Some useful notes and warning:
We strongly recommend that, except for weird cases, you use Validation Station before redaction, to make sure ALL instances that require redaction are captured. Blindly redacting something is bad practice.
← this above is almost like “blindly redacting something”. Using values with no reference and WordsToRedact would be more appropriate as a “fail-over” method instead of as a main method of marking what needs to be redacted. This is because matching over the document object model is not guaranteed to be perfect (things might be far apart, badly OCRed, might have variations you haven’t captured, etc).
Use multi-value fields if you want to capture a list of things, or for generic ToBeRedactedAnyway type of content capturing. Whether extracted automatically and just validated, or manually input by the human, this is particularly powerful in long documents with unknown numbers of occurrences for a given value.
Modern Projects Retraining
You can now use validated information to improve your Modern Project extractor!
The mechanism is very simple:
extract something
validate it in Action Center
(IntelligentOCR.Activities) send the data back to the project
view corrected information and push documents of your choice into the Build phase to trigger retraining of the models.

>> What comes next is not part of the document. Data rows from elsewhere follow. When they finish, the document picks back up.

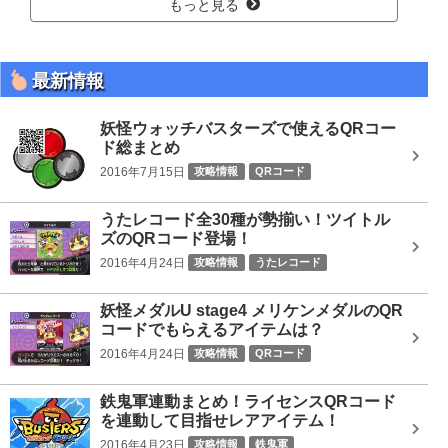
もっと見る
最新情報
妖怪ウォッチバスターズで使えるQRコー
ド総まとめ
2016年7月15日
攻略情報
QRコード
うたレコード全30種が勢揃い！ツイトル
ズのQRコード登場！
2016年4月24日
攻略情報
うたレコード
妖怪メダルU stage4 メリケンメダルのQR
コードでもらえるアイテムは？
2016年4月24日
攻略情報
QRコード
鉄鬼軍連動まとめ！ライセンスQRコード
を連動して目指せレアアイテム！
2016年4月23日
攻略情報
鉄鬼軍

We won’t explain (1) and (2), you’re here because you’re already doing it
So on to (3) :
- for DocumentUnderstanding.Activities users: when the Modern project, the robot and the Action Center are on the same tenant, you won’t need to do anything. Just move directly to (4). When you are using a hybrid scenario, currently this won’t work. It will, starting end of July and the next preview activity package though.
- for IntelligentOCR.Activities users: use Train Extractors Scope with DU Project Extractor Trainer properly configured, to push data back (same-tenant or hybrid scenario regardless) to the Modern Project Monitor section.
Like this:
Please don’t forget to Configure the Scope properly. Also please don’t forget to save and input your completed action object as well - so that in Monitor you’ll have all the data related to the task management part.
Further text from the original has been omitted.